Largest ancient meteorite impact found?

The uncertainty of science: Scientists doing geothermal research in Australia have discovered evidence of what they think is the largest known impact zone from an meteorite on Earth.

The zone is thought to be about 250 miles across, and suggests the bolide split in two pieces each about 6 miles across before impact. The uncertainty is that the evidence for this impact is quite tentative:

The exact date of the impacts remains unclear. The surrounding rocks are 300 to 600 million years old, but evidence of the type left by other meteorite strikes is lacking. For example, a large meteorite strike 66 million years ago sent up a plume of ash which is found as a layer of sediment in rocks around the world. The plume is thought to have led to the extinction of a large proportion of the life on the planet, including many dinosaur species.

However, a similar layer has not been found in sediments around 300 million years old, Dr Glikson said. “It’s a mystery – we can’t find an extinction event that matches these collisions. I have a suspicion the impact could be older than 300 million years,” he said.

In other words, they find some evidence that an impact occurred, but not other evidence that is expected to be found with such an impact. Moreover, the rocks at the sedimentary layer where the impact is found are dated around 300 million years ago, a time when no major extinction took place. Either this impact didn’t really happen, or it didn’t happen when it appears it should have, or it shows that large impacts don’t necessarily cause mass extinctions.
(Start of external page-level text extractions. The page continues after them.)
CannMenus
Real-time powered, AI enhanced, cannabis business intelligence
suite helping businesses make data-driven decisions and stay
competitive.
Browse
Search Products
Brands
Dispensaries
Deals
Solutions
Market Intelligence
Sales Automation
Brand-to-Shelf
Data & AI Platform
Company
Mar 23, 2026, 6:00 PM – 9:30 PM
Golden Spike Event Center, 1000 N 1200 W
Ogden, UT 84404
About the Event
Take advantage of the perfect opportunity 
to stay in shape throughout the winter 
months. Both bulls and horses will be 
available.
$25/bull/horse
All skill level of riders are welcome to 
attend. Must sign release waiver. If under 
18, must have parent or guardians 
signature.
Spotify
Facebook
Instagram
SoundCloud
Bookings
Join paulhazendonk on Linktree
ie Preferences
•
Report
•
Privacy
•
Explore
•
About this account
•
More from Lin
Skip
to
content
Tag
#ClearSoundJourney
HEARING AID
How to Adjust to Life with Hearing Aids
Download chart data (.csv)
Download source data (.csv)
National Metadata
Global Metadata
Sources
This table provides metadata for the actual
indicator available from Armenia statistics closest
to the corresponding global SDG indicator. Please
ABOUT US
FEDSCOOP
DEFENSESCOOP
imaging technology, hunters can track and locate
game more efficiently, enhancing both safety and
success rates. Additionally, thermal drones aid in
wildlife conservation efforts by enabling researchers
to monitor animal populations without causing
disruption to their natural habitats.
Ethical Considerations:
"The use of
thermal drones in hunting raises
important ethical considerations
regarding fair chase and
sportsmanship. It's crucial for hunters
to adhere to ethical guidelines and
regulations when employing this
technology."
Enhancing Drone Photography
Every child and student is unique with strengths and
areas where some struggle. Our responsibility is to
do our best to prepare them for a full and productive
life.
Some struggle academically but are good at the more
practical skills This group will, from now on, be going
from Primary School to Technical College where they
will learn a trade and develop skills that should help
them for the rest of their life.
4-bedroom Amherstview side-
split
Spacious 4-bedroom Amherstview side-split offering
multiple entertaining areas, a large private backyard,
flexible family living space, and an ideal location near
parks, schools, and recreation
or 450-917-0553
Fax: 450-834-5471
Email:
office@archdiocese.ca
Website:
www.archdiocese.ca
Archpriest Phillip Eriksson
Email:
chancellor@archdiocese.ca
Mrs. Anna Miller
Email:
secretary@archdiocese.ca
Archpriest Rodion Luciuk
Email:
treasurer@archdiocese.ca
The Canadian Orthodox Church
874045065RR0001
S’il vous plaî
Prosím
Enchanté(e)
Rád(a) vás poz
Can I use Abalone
Comet impact theory replaced by common house fires

The uncertainty of science: Fused droplets found in many places across the globe and theorized to have come from a comet major impact that caused a major climate change around 13,000 years ago have now been found to have instead come from common house fires.

Since the 1970s when the Walter Alvarez found evidence of an asteroid impact in the Yucatan that could have caused the dinosaur extinction 65 million years ago, planetary scientists have seen asteroid or comet impacts everywhere. After all, impacts are cool disasters that play well to television producers and funding agencies.

Read this story however. It describes some very solid scientific work that wipes out one one of those cool theories, replacing it with something quite mundane.